The crust of a pork pie is made from hotwater pastry, a pastry made by boiling lard in a small amount of water before mixing it into the flour. The dough should be kneaded well and kept warm throughout. It is then capable of being moulded into shapes which will support their own weight. Traditionally pies are made by raising the pastry into a cylindrical shape with a firm base, usually by rolling out the pastry and then gradually raising it up the sides of a jam jar. The jar is removed when the pastry has reached the required height and is replaced with minced pork, with herbs to taste. The pie is then sealed with a lid made from the hotwater pastry. A hole is cut in the lid.
In past centuries, after the pie was baked, clarified butter was poured through the hole in the lid to completely fill the inside of the pie. The raised crust ensured that the butter stayed within the pie and did not run out. When solidified, the butter excluded the air from touching the meat and so ensured that it kept fresh for some time. As days passed the hotwater pastry did not turn stale as quickly as did other types of pastry, again aiding the storage life of the pies.
These days storage of meat is not the primary purpose of baking pork pies, so the rich butter is omitted from the recipes. However, the meat still shrinks as it cooks, leaving a distinct gap between the pastry and the meat filling. Modern recipes recommend the long, slow boiling of pork bones, onion and meat scraps to produce a rich stock which will set into a firm jelly. When the pie has been baked and allowed to cool, the stock is poured in and left to set solid.

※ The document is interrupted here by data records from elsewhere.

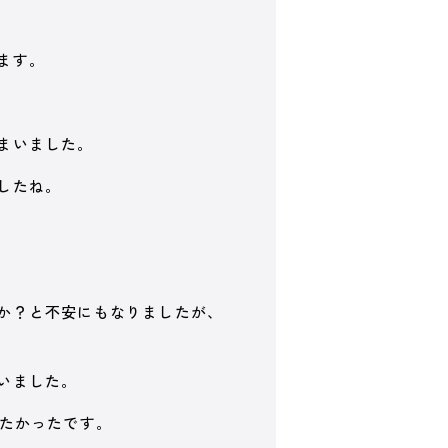
ます。
まいました。
したね。
か？と不安にもなりましたが、
いました。
がたかったです。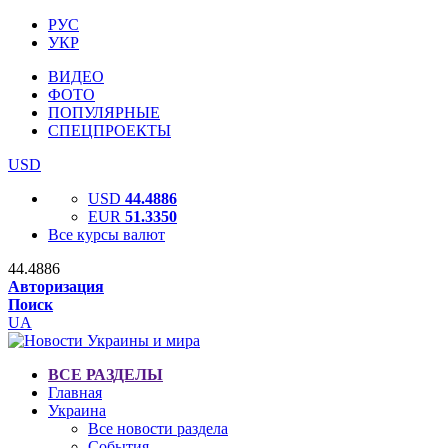
РУС
УКР
ВИДЕО
ФОТО
ПОПУЛЯРНЫЕ
СПЕЦПРОЕКТЫ
USD
USD
44.4886
EUR
51.3350
Все курсы валют
44.4886
Авторизация
Поиск
UA
ВСЕ РАЗДЕЛЫ
Главная
Украина
Все новости раздела
События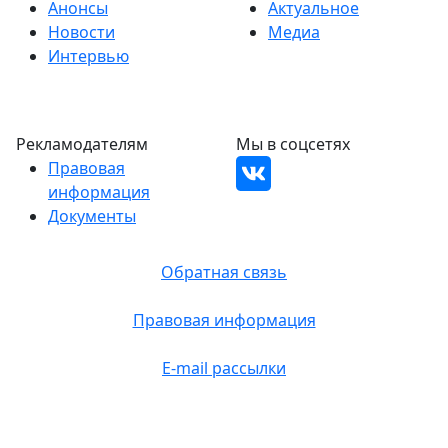
Анонсы
Актуальное
Новости
Медиа
Интервью
Рекламодателям
Мы в соцсетях
Правовая
информация
Документы
Обратная связь
Правовая информация
E-mail рассылки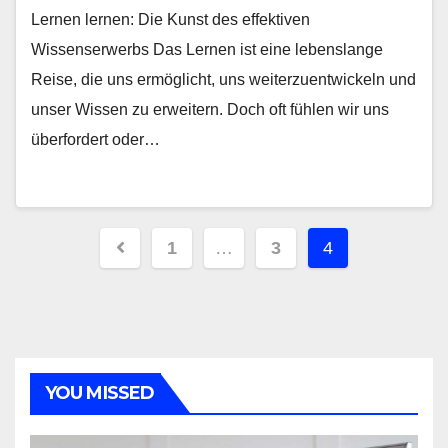
Lernen lernen: Die Kunst des effektiven
Wissenserwerbs Das Lernen ist eine lebenslange
Reise, die uns ermöglicht, uns weiterzuentwickeln und
unser Wissen zu erweitern. Doch oft fühlen wir uns
überfordert oder…
Seitennummerierung
1
…
3
4
der
Beiträge
YOU MISSED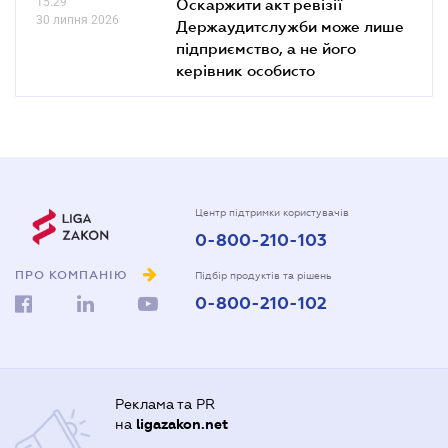
15.29
Оскаржити акт ревізії
30 липня 2026
Держаудитслужби може лише
підприємство, а не його
керівник особисто
Центр підтримки користувачів
0-800-210-103
ПРО КОМПАНІЮ
Підбір продуктів та рішень
0-800-210-102
Реклама та PR
на
ligazakon.net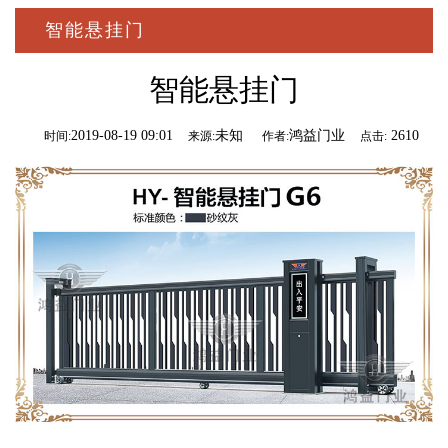
智能悬挂门
智能悬挂门
2019-08-19 09:01
未知
鸿益门业
2610
时间:
来源:
作者:
点击: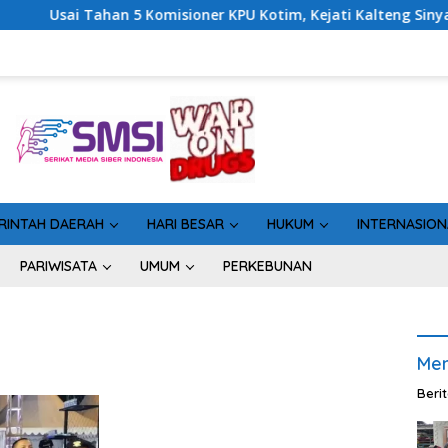
han 5 Komisioner KPU Kotim, Kejati Kalteng Sinyalkan Ada Ters
RINTAH DAERAH
HARI BESAR
HUKUM
INTERNASION
PARIWISATA
UMUM
PERKEBUNAN
Men
Beri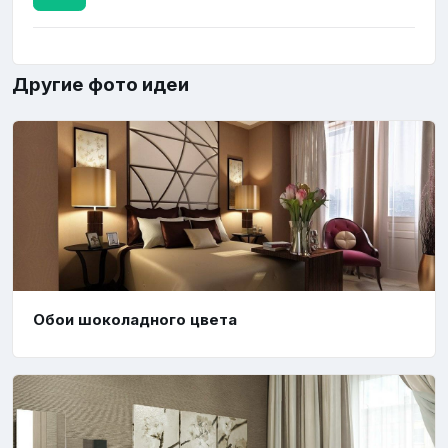
Другие фото идеи
Обои шоколадного цвета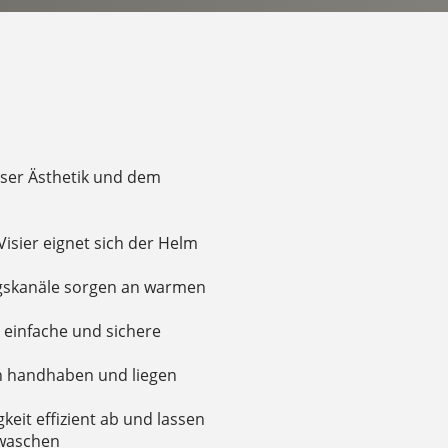
loser Ästhetik und dem
sier eignet sich der Helm
ngskanäle sorgen an warmen
 einfache und sichere
ach handhaben und liegen
eit effizient ab und lassen
 waschen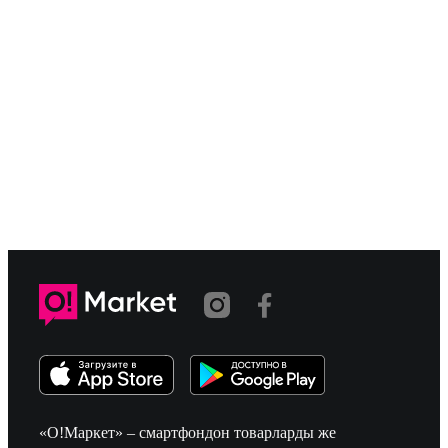
«О!Маркет» – смартфондон товарларды же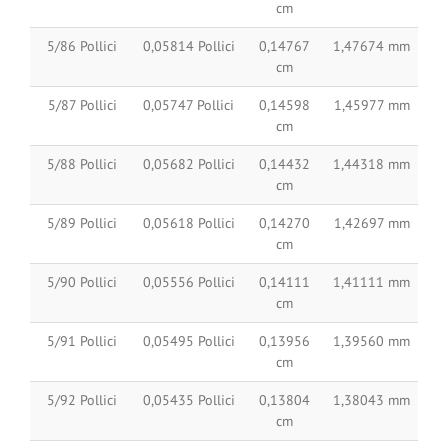
cm
5/86 Pollici
0,05814 Pollici
0,14767
1,47674 mm
cm
5/87 Pollici
0,05747 Pollici
0,14598
1,45977 mm
cm
5/88 Pollici
0,05682 Pollici
0,14432
1,44318 mm
cm
5/89 Pollici
0,05618 Pollici
0,14270
1,42697 mm
cm
5/90 Pollici
0,05556 Pollici
0,14111
1,41111 mm
cm
5/91 Pollici
0,05495 Pollici
0,13956
1,39560 mm
cm
5/92 Pollici
0,05435 Pollici
0,13804
1,38043 mm
cm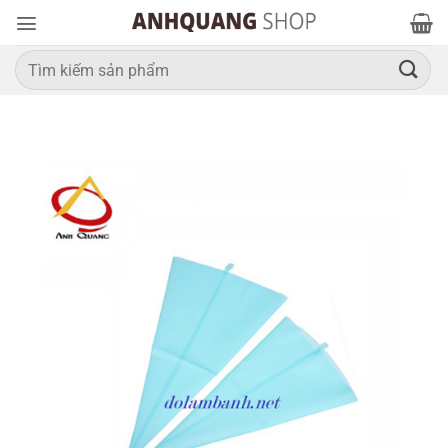
Bỏ
qua
nội
Tìm
kiếm:
dung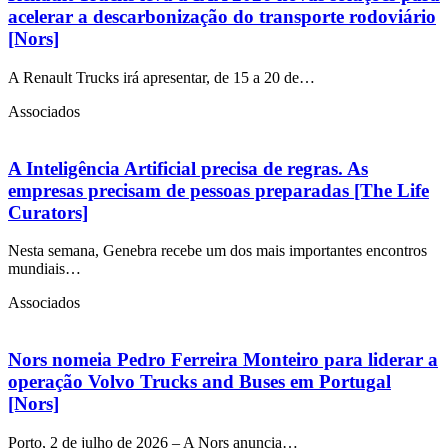
acelerar a descarbonização do transporte rodoviário
[Nors]
A Renault Trucks irá apresentar, de 15 a 20 de…
Associados
A Inteligência Artificial precisa de regras. As
empresas precisam de pessoas preparadas [The Life
Curators]
Nesta semana, Genebra recebe um dos mais importantes encontros
mundiais…
Associados
Nors nomeia Pedro Ferreira Monteiro para liderar a
operação Volvo Trucks and Buses em Portugal
[Nors]
Porto, 2 de julho de 2026 – A Nors anuncia…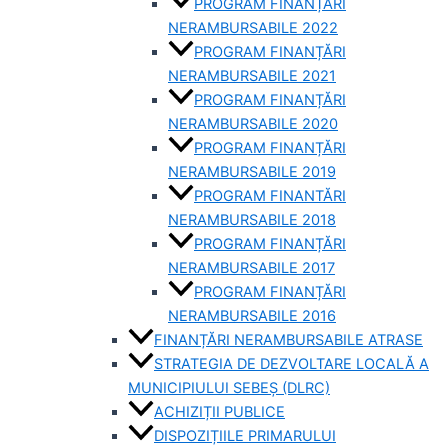
PROGRAM FINANȚĂRI
NERAMBURSABILE 2022
PROGRAM FINANȚĂRI
NERAMBURSABILE 2021
PROGRAM FINANȚĂRI
NERAMBURSABILE 2020
PROGRAM FINANȚĂRI
NERAMBURSABILE 2019
PROGRAM FINANTĂRI
NERAMBURSABILE 2018
PROGRAM FINANȚĂRI
NERAMBURSABILE 2017
PROGRAM FINANȚĂRI
NERAMBURSABILE 2016
FINANȚĂRI NERAMBURSABILE ATRASE
STRATEGIA DE DEZVOLTARE LOCALĂ A
MUNICIPIULUI SEBEȘ (DLRC)
ACHIZIȚII PUBLICE
DISPOZIȚIILE PRIMARULUI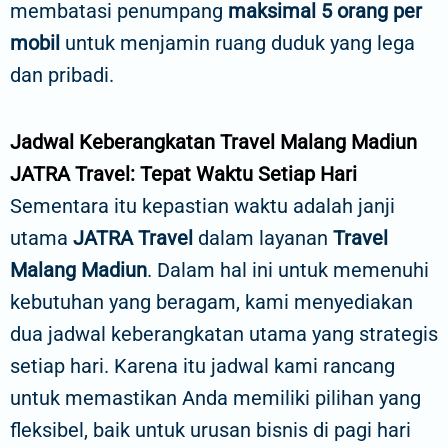
membatasi penumpang
maksimal 5 orang per
mobil
untuk menjamin ruang duduk yang lega
dan pribadi.
Jadwal Keberangkatan Travel Malang Madiun
JATRA Travel: Tepat Waktu Setiap Hari
Sementara itu kepastian waktu adalah janji
utama
JATRA Travel
dalam layanan
Travel
Malang Madiun
. Dalam hal ini untuk memenuhi
kebutuhan yang beragam, kami menyediakan
dua jadwal keberangkatan utama yang strategis
setiap hari. Karena itu jadwal kami rancang
untuk memastikan Anda memiliki pilihan yang
fleksibel, baik untuk urusan bisnis di pagi hari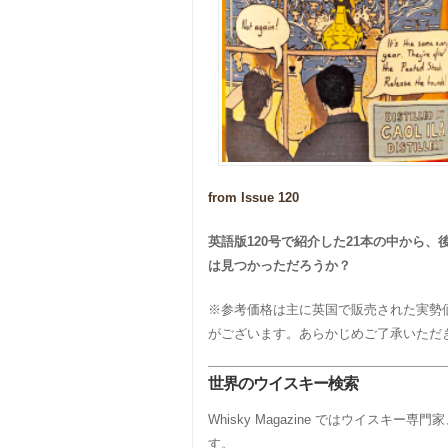
from Issue 120
英語版120号で紹介した21本の中から
は見つかっただろうか？
※参考価格は主に英国で販売された実勢
がございます。あらかじめご了承いただ
世界のウイスキー検索
Whisky Magazine ではウイ
す。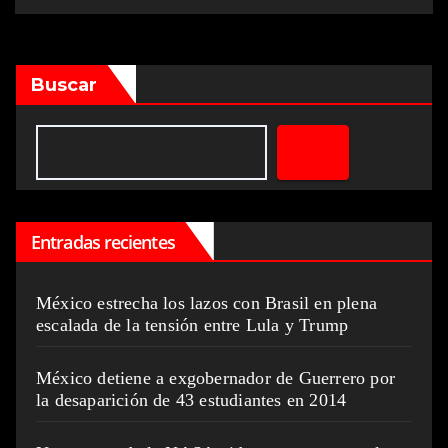
Buscar
Entradas recientes
México estrecha los lazos con Brasil en plena
escalada de la tensión entre Lula y Trump
México detiene a exgobernador de Guerrero por
la desaparición de 43 estudiantes en 2014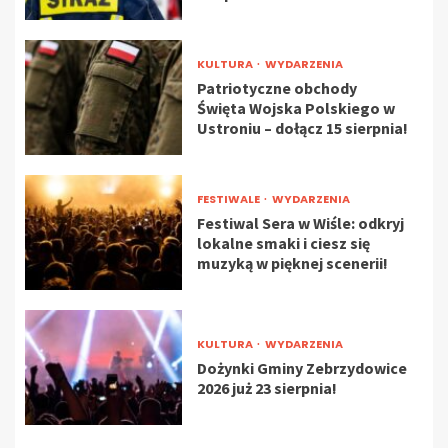
KULTURA
WYDARZENIA
Patriotyczne obchody
Święta Wojska Polskiego w
Ustroniu – dołącz 15 sierpnia!
FESTIWALE
WYDARZENIA
Festiwal Sera w Wiśle: odkryj
lokalne smaki i ciesz się
muzyką w pięknej scenerii!
KULTURA
WYDARZENIA
Dożynki Gminy Zebrzydowice
2026 już 23 sierpnia!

As with so many British traditional dishes, each district of the country had its own way of preparing such dishes and nowhere became as famous for its pork pies as the town of Melton Mowbray. Located in the fertile farming lands of Leicestershire, Melton Mowbray has long been a wealthy and productive area. As testament to its agricultural wealth, the town has one of Britain’s most spectacular medieval churches which boasts not only a 100 foot tower and 154 foot length but is also one of only four churches in England to have aisles to the transept.
In the hands of the bakers of Melton Mowbray, the pork pie achieved a height of succulence and tastiness not achieved elsewhere. The precise secret of the Melton Mowbray pie was not a single feature, but more a combination of features. The pork used was of the very best quality from nearby farms and was chosen for its low fat content. The pieces of meat were diced, not minced, and a blend of local herbs was used to add flavour. Taken together the combination made pies from this small town the best in England. These days shops throughout Britain sell ‘Melton Mowbray’ pork pies the vast majority of which have never been near the place. The label may be used only to indicate that the pie is of a superior quality to the standard pie from the same company. The best, however, still have diced meat and are highly flavoured with herbs.